Why did religious right back HB 2?
NC Policy Watch
Rob Schofield
Guest Columnist
There are a lot of mysteries surrounding the recent legislative session in which the North Carolina General Assembly and Gov. Pat McCrory rammed through a radical overhaul of several important state laws and local government ordinances in less than 12 hours.
As was noted in a post on The Progressive Pulse on [March 31] yesterday afternoon, one of the most obvious ones involves the North Carolina Chamber and its deafening public silence:
“Is the Chamber — a group whose fingerprints are on virtually every major piece of legislation that impacts the state’s business community —really completely disinterested?
“Common sense and the rumor mill on Jones Street tell us that this is simply impossible.”
According to numerous observers of the kangaroo special session, there’s a reason that the Chamber stayed quiet — namely, that it was bought off with the broad language added to the bill at the last minute to deep-six local living wage ordinances and to bar all state court lawsuits against employers who fire workers for discriminatory reasons.
“It is a plausible theory. Noxious and revolting, but utterly plausible.”
The Chamber’s silence was rendered all the more striking and perplexing by the release late yesterday of a massive new list of opponents of the new law that features a veritable “who’s who” of the state’s and nation’s business establishment. This is from that letter:
“Discrimination is wrong, and we believe it has no place in North Carolina or anywhere in our country. As companies that pride ourselves on being inclusive and welcoming to all, we strongly urge you and the leadership of North Carolina’s legislature to repeal this law in the upcoming legislative session.”
The religious right’s contradictory stance
Still, for all the confusion surrounding the Chamber’s silence, the most bizarre and seemingly inexplicable aspect of the “Public Facilities Privacy and Security Act” involves conservative Christian groups and their silence over one of the law’s most outrageous and least-well-reported sections.
While much has been made of the law’s treatment of restrooms and other pub-lic accommodations and its affirmative ban on local ordinances that afford protections in those areas to LGBT people, consider the following language from the new law as it amends the state Equal Employment Practices Act:
“This Article does not create, and shall not be construed to create or support, a statutory or common law private right of action, and no person may bring any civil action based upon the public policy expressed herein.”
What that means, in plain English, is that North Carolina has officially joined Mississippi as one of only two states in the U.S. to bar all lawsuits in its state courts for employment discrimination.
That is not a misprint. From now on, North Carolinians who are fired from their job because they are an African-American, a woman or, yes, a conservative Christian, have no right to sue in state court.
Here’s how worker advocates at the North Carolina Justice Center describe the backdrop and impact of this remarkable shift:
“Since 1985, workers in North Carolina who have been fired because of their religion, race, color, national origin, age, sex, or handicap have been able to bring claims in state court under the common law theory of wrongful discharge in violation of public policy, based upon the public policy stated in action based on the North Carolina Equal Employment Practices Act (NCEEPA), N.C. Gen. Stat. § 143-422.1, et seq.

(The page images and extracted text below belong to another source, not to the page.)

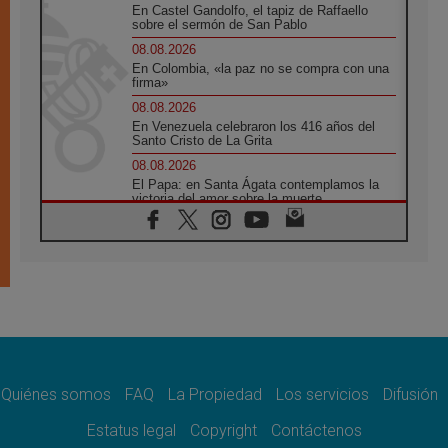
En Castel Gandolfo, el tapiz de Raffaello
sobre el sermón de San Pablo
08.08.2026
En Colombia, «la paz no se compra con una
firma»
08.08.2026
En Venezuela celebraron los 416 años del
Santo Cristo de La Grita
08.08.2026
El Papa: en Santa Ágata contemplamos la
victoria del amor sobre la muerte
08.08.2026
León XIV visitará el Santuario de la Madre
del Buen Consejo de Genazzano
07.08.2026
Filipinas: el Vicariato Apostólico de Calapán
se convierte en diócesis
07.08.2026
Honduras: Los desplazados invisibles de una
crisis olvidada
Quiénes somos
FAQ
La Propiedad
Los servicios
Difusión
07.08.2026
Bokalic: "En Argentina el Papa León señalará
Estatus legal
Copyright
Contáctenos
el compromiso del cristiano"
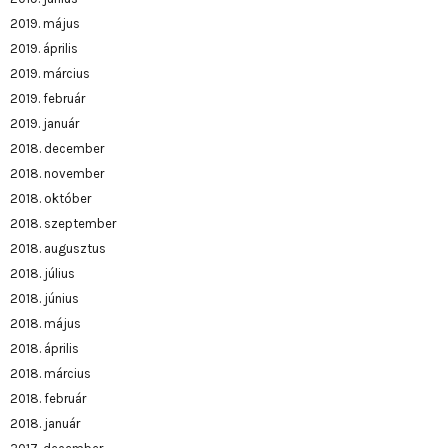
2019. május
2019. április
2019. március
2019. február
2019. január
2018. december
2018. november
2018. október
2018. szeptember
2018. augusztus
2018. július
2018. június
2018. május
2018. április
2018. március
2018. február
2018. január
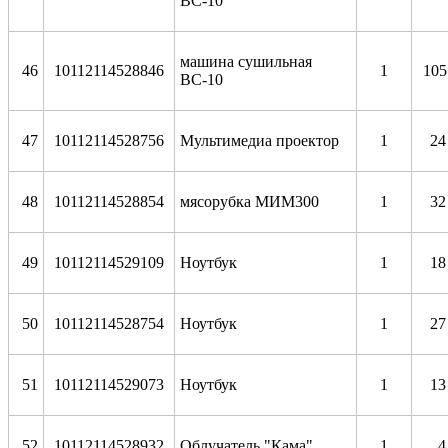
ВС-10
машина сушильная
46
10112114528846
1
105
ВС-10
47
10112114528756
Мультимедиа проектор
1
24
48
10112114528854
мясорубка МИМ300
1
32
49
10112114529109
Ноутбук
1
18
50
10112114528754
Ноутбук
1
27
51
1
0112114529073
Ноутбук
1
13
52
10112114528932
Облучатель "Кама"
1
4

“HB 2 eliminates state law remedies for employees who are fired based on their race, religion, color, national origin, age, sex or handicap. Specifically, section 3.2 of the bill ended an employee’s private right to sue an employer who fires him or her for any one of these discriminatory reasons. As a result, employers can fire their employees simply because they are black, or a female, or Christian, without fear of redress in state courts…
“By eliminating the NCEEPA as the basis for any civil action, the General Assembly has severely restricted victims of discrimination from meaningful redress. As defenders of HB 2 were quick to point out, employees can still bring a claim under federal anti-discrimination laws, but for many victims of workplace discrimination that is not a viable option. Federal courts are much less accessible because of the high cost of filing a claim, time-consuming administrative requirements, and the very short deadline to bring a claim (180 days as com-pared to three years in state court). Moreover, the Human Relations Commission, which the General Assembly has not funded adequately, does not offer victims any redress unless their employer agrees to conciliate.”

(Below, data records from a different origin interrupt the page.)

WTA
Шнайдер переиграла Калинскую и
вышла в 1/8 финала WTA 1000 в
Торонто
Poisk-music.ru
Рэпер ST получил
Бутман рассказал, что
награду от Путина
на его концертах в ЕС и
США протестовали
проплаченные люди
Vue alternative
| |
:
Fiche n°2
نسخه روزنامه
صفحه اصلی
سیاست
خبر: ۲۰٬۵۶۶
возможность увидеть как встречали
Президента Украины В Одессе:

Now, consider the fact that this action was taken with the expressed endorsement of groups dedicated to the defense of “Christian” values – groups like the N.C. Family Policy Council, the Christian Action League and the N.C. Values Coalition.

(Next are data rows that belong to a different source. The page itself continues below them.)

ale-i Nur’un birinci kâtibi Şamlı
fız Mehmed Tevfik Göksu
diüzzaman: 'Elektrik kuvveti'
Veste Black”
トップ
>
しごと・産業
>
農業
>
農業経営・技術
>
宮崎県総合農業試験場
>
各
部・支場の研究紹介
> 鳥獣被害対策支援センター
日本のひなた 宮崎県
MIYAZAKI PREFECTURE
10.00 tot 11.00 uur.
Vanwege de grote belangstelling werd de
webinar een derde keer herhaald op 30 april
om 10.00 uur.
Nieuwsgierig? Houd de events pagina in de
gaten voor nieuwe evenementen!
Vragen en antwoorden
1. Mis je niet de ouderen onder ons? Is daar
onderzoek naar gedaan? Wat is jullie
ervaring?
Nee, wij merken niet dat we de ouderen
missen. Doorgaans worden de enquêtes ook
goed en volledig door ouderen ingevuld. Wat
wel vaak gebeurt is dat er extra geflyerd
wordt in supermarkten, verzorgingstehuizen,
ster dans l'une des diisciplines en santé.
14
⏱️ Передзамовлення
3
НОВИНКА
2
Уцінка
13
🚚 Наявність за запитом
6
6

It is, in other words, a truly stunning and almost unfathomable development – at least at first blush. A modern American state has enacted a sweeping statute that takes its law backward on a fundamental premise of human and civil rights (the right not to be fired because of your race, sex or religion) to the mid-20th century (and maybe even the mid-19th century). What’s more, it has done so with the ringing endorsement of conservative Christian advocacy groups
–groups whose members are now, as a result, expressly unprotected in state law because of their religious beliefs!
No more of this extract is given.